→ ABOUT THIS TASK: Filter this material down to the lines that contain the string "Tisis", and return those lines.

→ GIVEN DATA:
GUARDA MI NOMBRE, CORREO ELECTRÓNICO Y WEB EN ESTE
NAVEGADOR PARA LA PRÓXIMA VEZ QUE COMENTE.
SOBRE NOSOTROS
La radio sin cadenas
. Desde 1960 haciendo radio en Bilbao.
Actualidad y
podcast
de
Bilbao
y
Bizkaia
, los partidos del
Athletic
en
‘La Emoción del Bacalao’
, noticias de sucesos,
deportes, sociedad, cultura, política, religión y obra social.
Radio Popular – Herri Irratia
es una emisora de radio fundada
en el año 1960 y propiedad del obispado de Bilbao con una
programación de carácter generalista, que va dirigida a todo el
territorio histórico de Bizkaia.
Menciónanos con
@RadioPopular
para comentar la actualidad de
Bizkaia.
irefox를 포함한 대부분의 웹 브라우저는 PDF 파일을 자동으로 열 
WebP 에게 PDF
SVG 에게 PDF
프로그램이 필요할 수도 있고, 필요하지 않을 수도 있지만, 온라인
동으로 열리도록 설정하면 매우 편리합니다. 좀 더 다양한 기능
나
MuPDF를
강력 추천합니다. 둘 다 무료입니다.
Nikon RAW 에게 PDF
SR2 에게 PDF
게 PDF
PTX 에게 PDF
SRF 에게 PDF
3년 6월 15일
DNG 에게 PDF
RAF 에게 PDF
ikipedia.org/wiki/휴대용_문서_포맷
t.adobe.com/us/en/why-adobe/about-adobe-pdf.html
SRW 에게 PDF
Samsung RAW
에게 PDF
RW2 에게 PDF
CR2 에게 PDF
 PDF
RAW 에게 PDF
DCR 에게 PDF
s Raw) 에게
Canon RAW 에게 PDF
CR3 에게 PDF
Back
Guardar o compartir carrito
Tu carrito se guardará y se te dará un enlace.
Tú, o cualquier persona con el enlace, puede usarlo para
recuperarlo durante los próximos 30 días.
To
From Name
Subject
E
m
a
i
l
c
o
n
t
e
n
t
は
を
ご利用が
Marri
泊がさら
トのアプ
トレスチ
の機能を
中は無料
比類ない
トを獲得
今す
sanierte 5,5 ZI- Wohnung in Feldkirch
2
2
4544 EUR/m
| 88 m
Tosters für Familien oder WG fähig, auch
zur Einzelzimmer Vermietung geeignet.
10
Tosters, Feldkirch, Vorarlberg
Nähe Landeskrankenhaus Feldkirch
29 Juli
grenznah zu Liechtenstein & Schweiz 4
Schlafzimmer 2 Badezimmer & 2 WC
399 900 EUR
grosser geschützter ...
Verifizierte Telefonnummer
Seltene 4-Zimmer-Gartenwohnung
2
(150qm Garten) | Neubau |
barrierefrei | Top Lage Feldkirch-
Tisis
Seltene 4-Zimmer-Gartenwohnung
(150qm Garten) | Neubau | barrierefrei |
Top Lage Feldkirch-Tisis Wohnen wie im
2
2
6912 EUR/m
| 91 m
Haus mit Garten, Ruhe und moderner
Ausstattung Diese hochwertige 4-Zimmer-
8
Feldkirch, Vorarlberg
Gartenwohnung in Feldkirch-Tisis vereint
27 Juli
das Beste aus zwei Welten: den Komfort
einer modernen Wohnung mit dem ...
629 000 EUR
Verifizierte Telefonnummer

→ SOLUTION TO THE EXERCISE:
Tisis
Top Lage Feldkirch-Tisis Wohnen wie im
Gartenwohnung in Feldkirch-Tisis vereint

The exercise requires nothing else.